1\. **Pandas DataFrame**

This exercise consists in analyzing a dataset containg timing information from a series of Time-to-Digital-Converters (TDC) implemented in a pair of FPGAs. Each measurement (i.e. each row of the input file) consists of a flag that specifies the type of message ('HEAD', which in this case is always 1), two addresses of the TDC providing the signal ('FPGA' and 'TDC_CHANNEL'), and the timing information ('ORBIT_CNT', 'BX_COUNTER', and 'TDC_MEAS'). Each TDC count corresponds to 25/30 ns, whereas a unit of BX_COUNTER corresponds to 25 ns, and the ORBIT_CNT is increased every `x` BX_COUNTER. This allows to store the time in a similar way to hours, minutes and seconds.

In [None]:
# If haven't downloaded it yet, please get the data file with wget
#!wget https://www.dropbox.com/s/xvjzaxzz3ysphme/data_000637.txt -P ./data/

1\. Create a Pandas DataFrame reading N rows of the `data/data_000637.txt` dataset. Choose N to be smaller than or equal to the maximum number of rows and larger that 10k (check the documentation).

In [None]:
import pandas as pd

# Specify the number of rows to read
N = 15000

# Create a DataFrame from the dataset, reading N rows
data = pd.read_csv('data/data_000637.txt', sep=',', nrows=N)

2\. Estimate the number of BX in a ORBIT (the value `x`).

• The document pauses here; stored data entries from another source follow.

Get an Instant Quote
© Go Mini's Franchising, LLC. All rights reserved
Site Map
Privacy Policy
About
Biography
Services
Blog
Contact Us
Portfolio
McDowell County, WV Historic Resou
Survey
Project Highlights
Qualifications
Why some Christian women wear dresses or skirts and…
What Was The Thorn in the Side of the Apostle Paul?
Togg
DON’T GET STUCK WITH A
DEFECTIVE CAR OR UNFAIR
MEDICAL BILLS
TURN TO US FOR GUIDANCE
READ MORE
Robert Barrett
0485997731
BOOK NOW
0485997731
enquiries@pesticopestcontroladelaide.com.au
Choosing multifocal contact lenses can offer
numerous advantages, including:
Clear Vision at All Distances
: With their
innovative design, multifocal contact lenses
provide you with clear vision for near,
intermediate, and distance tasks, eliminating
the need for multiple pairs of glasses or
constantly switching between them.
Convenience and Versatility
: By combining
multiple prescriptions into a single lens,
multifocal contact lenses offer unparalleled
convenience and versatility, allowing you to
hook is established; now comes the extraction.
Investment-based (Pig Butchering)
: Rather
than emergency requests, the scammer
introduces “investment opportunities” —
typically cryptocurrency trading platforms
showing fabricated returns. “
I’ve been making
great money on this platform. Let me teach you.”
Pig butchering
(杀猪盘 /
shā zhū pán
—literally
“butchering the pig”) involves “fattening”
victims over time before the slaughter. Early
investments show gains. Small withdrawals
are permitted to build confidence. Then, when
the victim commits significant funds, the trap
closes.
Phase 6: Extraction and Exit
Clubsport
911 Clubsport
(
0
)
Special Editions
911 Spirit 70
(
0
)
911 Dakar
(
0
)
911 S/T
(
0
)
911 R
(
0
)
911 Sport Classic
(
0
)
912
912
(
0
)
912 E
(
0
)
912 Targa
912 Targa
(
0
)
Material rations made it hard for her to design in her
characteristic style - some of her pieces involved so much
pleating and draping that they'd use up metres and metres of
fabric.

*Hint*: check when the BX counter reaches the maximum value before being reset to 0.

In [None]:
# The maximum BX_COUNTER value, which is equal to x, is the number before that BX_COUNTER is resetted and ORBIT_CNT is increased by one
x = data['BX_COUNTER'].max()

3\. Create a new column with the absolute time in ns (as a combination of the other three columns with timing information) since the beginning of the data acquisition, and convert the new column to a Time Series.

*Hint:* introduce an offset to the absolute time such that the start of the data acquisition (i.e. the first entry) is zero.

In [None]:
# Calculate the absolute time in nanoseconds
data['ABSOLUTE_TIME'] = (data['ORBIT_CNT'] * x) * 25 + data['BX_COUNTER'] * 25 + data['TDC_MEAS'] * (25/30)

# Calculate the offset to make the start of data acquisition zero
offset = data['ABSOLUTE_TIME'].min()
data['ABSOLUTE_TIME'] -= offset

# Convert the new column to a Time Series
data['ABSOLUTE_TIME'] = pd.to_datetime(data['ABSOLUTE_TIME'], unit='ns').dt.strftime('%H:%M:%S.%f')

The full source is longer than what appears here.